By moving their camera closer to / further from the device, the user can see how indicators change, thereby increasing probability of successful image capture. The whole capture process is very fast and takes less than few seconds. Once all necessary segments are captured, camera is automatically closed and the UI displays a mini-form with captured values.
At this point, the user can edit the values or send them to the server for bookkeeping and later retrieval. The only requirement for the mobile phone is to have a working internet connection, so that captured segments can be sent to the backend side for quick evaluation and text/digit extraction. Although the text/digit extraction can be performed on the mobile phone itself in order to avoid some issues with performance, precision and some quirky device/OS-specific issues, which we observed during internal testing phase, we currently run all tasks on the backend side exclusively.
The image is being sent to the backend only when all image quality requirements are being fulfilled (e.g. image is not blurry, segments are clearly visible and lighting conditions are good enough), and thus lowering costs of the data transfer over the internet (sending the whole camera stream of even one photo per second would be unnecessarily expensive and inefficient).

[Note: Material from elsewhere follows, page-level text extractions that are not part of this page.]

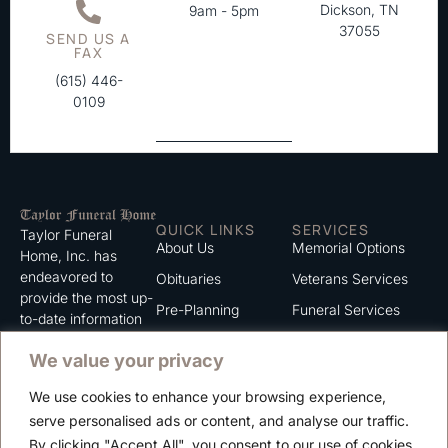
Dickson, TN
9am - 5pm
37055
SEND US A
FAX
(615) 446-
0109
QUICK LINKS
SERVICES
Taylor Funeral
About Us
Memorial Options
Home, Inc. has
endeavored to
Obituaries
Veterans Services
provide the most up-
Pre-Planning
Funeral Services
to-date information
for the families we
Grief Support
Cremation Services
We value your privacy
serve. We trust that
Contact
you will find the
We use cookies to enhance your browsing experience,
information listed on
Careers
serve personalised ads or content, and analyse our traffic.
this website to be of
Privacy Policy
By clicking "Accept All", you consent to our use of cookies.
value to you.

2. Application architecture
The app is divided into two parts:
- The backend is used for data validation, optical character recognition (OCR) parsing, digit extraction and recognition using another ML model.
Because it is a web application running in the user's web browser, there are some limitations regarding its performance and features available on mobile devices.
We tried to avoid some of these inefficiencies by running the AI model for image analysis directly on the device GPU (graphics card). Unfortunately, on the iOS platform, the GPU part of the library for running the model sometimes produced incorrect results due to low numerical precision in some data structures used by the library itself. This was another major reason why we decided to move a part of the code to the backend side.
An alternative approach that would help mitigate some of the issues is to write and maintain separate native application for each specific platform (iOS/Android) and use a platform-specific fine-tuned image processing library. It would, however, present serious disadvantages in our case. Maintaining a separate native app for each platform is much more costly in terms of development/testing/deployment complexity. App distribution is also simplified in the case of web platform, because it requires only opening the browser and navigating to the application via URL.
II. Object Detection
Object detection is a subfield of computer vision and is used to automatically identify items of interest in images. In the process, coordinates of bounding boxes that surround the items of interest are determined and the identified areas can be processed further.
1. Data augmentation
Our goal was to correctly identify objects of familiar metering devices, such as displays, serial numbers and device labels. To do so, it was necessary to have a dataset with images of sufficient quality. However, one of the challenges was a lack of high quality images. In order to tackle this challenge, couple of techniques have been performed to improve the quality of available images and to augment the dataset. Using Keras – a deep learning software library – we could perform data augmentation techniques such as random rotations, shifts and dimension reordering. With these techniques we have had around 25% more data for our dataset with diverse samples of sufficient quality.
2. Cognitive Services
In order to identify the boxes that surround the items of interest, we have used cognitive services from Microsoft Azure. It is a set of ML algorithms and tools developed by Microsoft to solve problems in the field of AI.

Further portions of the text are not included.